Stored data
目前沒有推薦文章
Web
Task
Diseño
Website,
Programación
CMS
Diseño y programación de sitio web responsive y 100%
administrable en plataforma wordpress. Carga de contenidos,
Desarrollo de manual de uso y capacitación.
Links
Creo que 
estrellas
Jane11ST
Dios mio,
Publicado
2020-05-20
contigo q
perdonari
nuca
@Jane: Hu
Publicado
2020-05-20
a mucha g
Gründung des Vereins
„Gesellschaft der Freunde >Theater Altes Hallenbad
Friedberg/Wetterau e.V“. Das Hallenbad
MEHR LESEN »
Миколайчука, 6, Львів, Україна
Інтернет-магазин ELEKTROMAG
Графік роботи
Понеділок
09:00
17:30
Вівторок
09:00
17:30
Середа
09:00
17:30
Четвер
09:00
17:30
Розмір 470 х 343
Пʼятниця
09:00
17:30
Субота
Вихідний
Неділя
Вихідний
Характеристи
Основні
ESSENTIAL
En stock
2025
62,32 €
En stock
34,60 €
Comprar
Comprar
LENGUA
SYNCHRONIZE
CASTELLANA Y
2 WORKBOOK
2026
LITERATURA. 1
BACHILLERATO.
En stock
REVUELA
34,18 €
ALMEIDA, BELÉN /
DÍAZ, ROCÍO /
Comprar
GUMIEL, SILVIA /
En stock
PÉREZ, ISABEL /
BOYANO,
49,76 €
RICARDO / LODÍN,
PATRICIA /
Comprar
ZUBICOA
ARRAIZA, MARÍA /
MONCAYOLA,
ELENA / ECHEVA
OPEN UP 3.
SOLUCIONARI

WORK INSTRUCTION: Set down each entry exactly, leaving none out.

EXERCISE RESPONSE:
目前沒有推薦文章
Web
Task
Diseño
Website,
Programación
CMS
Diseño y programación de sitio web responsive y 100%
administrable en plataforma wordpress. Carga de contenidos,
Desarrollo de manual de uso y capacitación.
Links
Creo que 
estrellas
Jane11ST
Dios mio,
Publicado
2020-05-20
contigo q
perdonari
nuca
@Jane: Hu
Publicado
2020-05-20
a mucha g
Gründung des Vereins
„Gesellschaft der Freunde >Theater Altes Hallenbad
Friedberg/Wetterau e.V“. Das Hallenbad
MEHR LESEN »
Миколайчука, 6, Львів, Україна
Інтернет-магазин ELEKTROMAG
Графік роботи
Понеділок
09:00
17:30
Вівторок
09:00
17:30
Середа
09:00
17:30
Четвер
09:00
17:30
Розмір 470 х 343
Пʼятниця
09:00
17:30
Субота
Вихідний
Неділя
Вихідний
Характеристи
Основні
ESSENTIAL
En stock
2025
62,32 €
En stock
34,60 €
Comprar
Comprar
LENGUA
SYNCHRONIZE
CASTELLANA Y
2 WORKBOOK
2026
LITERATURA. 1
BACHILLERATO.
En stock
REVUELA
34,18 €
ALMEIDA, BELÉN /
DÍAZ, ROCÍO /
Comprar
GUMIEL, SILVIA /
En stock
PÉREZ, ISABEL /
BOYANO,
49,76 €
RICARDO / LODÍN,
PATRICIA /
Comprar
ZUBICOA
ARRAIZA, MARÍA /
MONCAYOLA,
ELENA / ECHEVA
OPEN UP 3.
SOLUCIONARI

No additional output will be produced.